- Josephine County Community Corrections’ relationship with advocacy programs goes back to 1999 when another Rural Program grant supported the Domestic Violence Intervention Team (DVIT). DVIT brought together advocates from Women’s Crisis Support Team, probation officers, a deputy district attorney, child welfare, representatives the county’s law enforcement agencies and batterer intervention providers to improve the systemic response to victims and to hold batterers accountable. The Alliance and Community Corrections strengthened their relationship when the Alliance placed an advocate in the probation office to work closely with the probation officer assigned to the domestic violence caseload. The success of this project informs the relationship between the Alliance and probation today; as does the learning from the project inform how victims’ are served today by both organizations. The relationship is currently limited to phone consultation and meetings one time per month, although the collaboration continues to translate to victims who are safer and have access to services that would not be possible without the Rural Program’s support. The Alliance and Josephine County Corrections meet each month to review victim services and evaluate programs. In addition to monthly reviews, an advocate will be placed in the Probation department one day per week to work directly with victims.
- Department of Human Services Self-Sufficiency and Child Welfare has been an active partner since 2000. The Alliance’s partnership with the Department of Human Services began when they were a member of the advisory committee that led to the formation of the organization. From 2001 to 2007 the Alliance was located in the same building, which made referrals back and forth very convenient. When the Alliance moved to its own facility, we continued the partnership by having an advocate either at the DHS office or on-call. Approximately 70% of the survivors served by the Alliance have some connection with DHS and their services. In addition to services to DHS clients, advocates provide training on domestic and sexual violence and vicarious trauma for DHS workers. The Alliance meets with DHS representatives weekly and in some cases communicates daily.
- On Track has partnered with the Alliance since 2006. Currently, advocates visit On Track’s women only substance abuse support groups at least six times per year to increase awareness of domestic and sexual violence and inform participants about our services. A high percentage of the women accessing services through On Track or the Alliance, also need the others services. This partnership means more victims receive more of the services they need and eliminates the need to prioritize one issue over the other. The Alliance meets with On Track staff every other month.
- Head Start and Early Head Start invites advocates to train their family advocates annually and has advocates in to talk with their parent groups about Alliance services and increase awareness about domestic violence, sexual assault, stalking and dating violence. This proposal will formalize that partnership and expand interactions to more of their parent groups, add ride-a-longs on their home visits and increase the number of trainings to their family advocates. The Alliance has provided training for family advocates and visited parent groups of Head Start and Early Head Start since 2004. The proposal will allow advocates to visit Head Start and Early Head start to conduct trainings with them a minimum of 12 times per year. We meet with Head Start and Early Head Start representatives once a month.

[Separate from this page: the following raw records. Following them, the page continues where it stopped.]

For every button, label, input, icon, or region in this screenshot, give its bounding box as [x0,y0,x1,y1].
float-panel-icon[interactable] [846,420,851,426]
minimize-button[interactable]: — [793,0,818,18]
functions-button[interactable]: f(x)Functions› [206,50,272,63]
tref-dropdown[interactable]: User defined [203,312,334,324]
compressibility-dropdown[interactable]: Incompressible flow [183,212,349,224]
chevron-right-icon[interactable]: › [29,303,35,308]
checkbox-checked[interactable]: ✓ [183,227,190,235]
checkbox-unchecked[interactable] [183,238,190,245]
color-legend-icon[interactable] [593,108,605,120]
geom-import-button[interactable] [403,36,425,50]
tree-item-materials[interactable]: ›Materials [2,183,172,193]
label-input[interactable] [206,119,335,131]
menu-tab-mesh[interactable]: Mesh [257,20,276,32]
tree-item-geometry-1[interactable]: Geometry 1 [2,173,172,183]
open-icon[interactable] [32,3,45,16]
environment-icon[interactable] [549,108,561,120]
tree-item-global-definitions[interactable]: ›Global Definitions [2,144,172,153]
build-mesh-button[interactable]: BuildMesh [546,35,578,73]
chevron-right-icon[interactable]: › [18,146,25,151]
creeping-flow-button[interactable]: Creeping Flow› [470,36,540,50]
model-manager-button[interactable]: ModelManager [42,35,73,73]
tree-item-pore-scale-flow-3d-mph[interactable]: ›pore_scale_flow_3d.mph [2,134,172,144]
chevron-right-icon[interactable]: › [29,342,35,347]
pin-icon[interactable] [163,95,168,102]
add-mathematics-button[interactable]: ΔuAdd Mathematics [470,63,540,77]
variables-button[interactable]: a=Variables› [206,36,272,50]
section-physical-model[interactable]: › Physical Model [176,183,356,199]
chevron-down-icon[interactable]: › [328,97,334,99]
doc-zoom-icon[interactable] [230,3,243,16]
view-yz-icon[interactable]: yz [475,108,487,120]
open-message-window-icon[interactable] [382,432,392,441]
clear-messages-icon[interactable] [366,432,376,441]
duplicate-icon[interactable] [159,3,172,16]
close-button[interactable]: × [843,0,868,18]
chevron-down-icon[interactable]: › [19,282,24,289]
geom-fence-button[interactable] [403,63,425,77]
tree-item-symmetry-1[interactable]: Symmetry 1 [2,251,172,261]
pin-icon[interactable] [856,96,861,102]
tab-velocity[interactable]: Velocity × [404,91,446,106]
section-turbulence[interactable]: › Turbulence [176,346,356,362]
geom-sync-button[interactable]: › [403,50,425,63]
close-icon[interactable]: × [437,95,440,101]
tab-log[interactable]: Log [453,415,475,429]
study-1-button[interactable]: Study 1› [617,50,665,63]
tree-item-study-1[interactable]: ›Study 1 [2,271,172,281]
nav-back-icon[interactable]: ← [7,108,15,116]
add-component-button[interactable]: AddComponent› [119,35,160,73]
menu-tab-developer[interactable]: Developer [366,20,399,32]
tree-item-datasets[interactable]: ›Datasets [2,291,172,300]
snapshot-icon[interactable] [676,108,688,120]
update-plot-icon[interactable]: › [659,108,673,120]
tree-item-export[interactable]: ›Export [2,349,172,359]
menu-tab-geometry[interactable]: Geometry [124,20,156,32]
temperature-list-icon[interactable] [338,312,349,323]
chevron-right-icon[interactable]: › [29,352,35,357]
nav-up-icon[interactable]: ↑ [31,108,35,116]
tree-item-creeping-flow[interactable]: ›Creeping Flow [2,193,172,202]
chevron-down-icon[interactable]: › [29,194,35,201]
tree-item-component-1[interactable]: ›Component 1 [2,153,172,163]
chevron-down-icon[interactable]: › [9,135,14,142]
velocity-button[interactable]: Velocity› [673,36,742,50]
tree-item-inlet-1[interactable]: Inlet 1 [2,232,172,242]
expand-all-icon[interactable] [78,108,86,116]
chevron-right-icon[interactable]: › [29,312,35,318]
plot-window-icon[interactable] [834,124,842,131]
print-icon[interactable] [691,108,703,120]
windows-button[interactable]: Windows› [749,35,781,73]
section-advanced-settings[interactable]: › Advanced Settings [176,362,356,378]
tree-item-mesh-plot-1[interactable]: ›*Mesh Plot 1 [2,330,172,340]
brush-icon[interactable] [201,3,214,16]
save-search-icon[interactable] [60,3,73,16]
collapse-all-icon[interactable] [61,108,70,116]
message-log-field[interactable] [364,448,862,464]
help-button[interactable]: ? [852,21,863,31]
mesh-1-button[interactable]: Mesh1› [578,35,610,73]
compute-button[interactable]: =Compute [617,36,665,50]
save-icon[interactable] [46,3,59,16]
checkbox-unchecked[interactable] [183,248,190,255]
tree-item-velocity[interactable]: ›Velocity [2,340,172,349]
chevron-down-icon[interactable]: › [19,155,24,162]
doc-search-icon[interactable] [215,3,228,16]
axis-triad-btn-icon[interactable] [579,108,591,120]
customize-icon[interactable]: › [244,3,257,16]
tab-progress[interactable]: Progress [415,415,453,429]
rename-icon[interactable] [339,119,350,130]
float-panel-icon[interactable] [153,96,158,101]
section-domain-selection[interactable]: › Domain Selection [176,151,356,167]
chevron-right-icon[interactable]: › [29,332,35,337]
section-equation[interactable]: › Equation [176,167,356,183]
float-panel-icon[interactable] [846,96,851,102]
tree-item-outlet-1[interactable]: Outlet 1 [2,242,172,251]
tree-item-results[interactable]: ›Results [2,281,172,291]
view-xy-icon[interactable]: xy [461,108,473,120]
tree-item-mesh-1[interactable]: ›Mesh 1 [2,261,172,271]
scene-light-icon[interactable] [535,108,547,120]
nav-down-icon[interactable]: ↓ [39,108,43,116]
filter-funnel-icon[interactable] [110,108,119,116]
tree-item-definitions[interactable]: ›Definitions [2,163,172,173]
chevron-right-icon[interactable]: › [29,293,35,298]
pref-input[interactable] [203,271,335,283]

- Illinois Valley Counseling Support Passages Program invites advocates into their support groups for at risk girls at the middle and high schools. Over the years, as staff levels rose and fell, support for this valuable service fluctuated. The Alliance has partnered with the Passages Program since 2004. With the Rural Program funds, this support will continue with an advocate available to attend the Passages group weekly and be available to train Illinois Valley Counseling Support staff bi-annually. The Alliance meets with Passages Program representatives once a month.
- Illinois Valley High School has invited advocates to present information on domestic and sexual violence, stalking and teen dating violence to their health class students, ensuring that advocates present information to nearly every student in the high school. In 2011 prevention efforts increased, including the leadership group and after school activities. In 2012 the Alliance organized a theater group for teens that performed skits to the high school and the community to increase awareness about domestic violence. The Alliance has provided education on teen dating and sexual assault to students of the high school since 2004. Since 2008 the Alliance has presented information to the health classes six times annually.
- The Pregnancy Center invites advocates to their support groups at least twice a year and advocates have provided training on “Helping Children Who Have Been Exposed to Batterers” and DV 101 classes for the mothers. The Alliance has been in partnership with the Pregnancy Center since 2002. Alliance staff meet with The Pregnancy Center a minimum of 6 times per year, with additional referrals and consultations as needed.
- Project Baby Check invites advocates to provide domestic and sexual violence classes to the mothers, present curriculum from “Helping Children Exposed to Batterers” and work with the women to create safety plans for themselves and their children. In 2013, advocates will also begin accompanying Project Baby Check staff on home visits to increase the number of victims who access services. Advocates have worked with Project Baby Check since 2004. The Alliance meets with Project Baby Check staff a minimum of 6 times per year with additional presentations to support groups, consultations and home visits with identified victims as needed.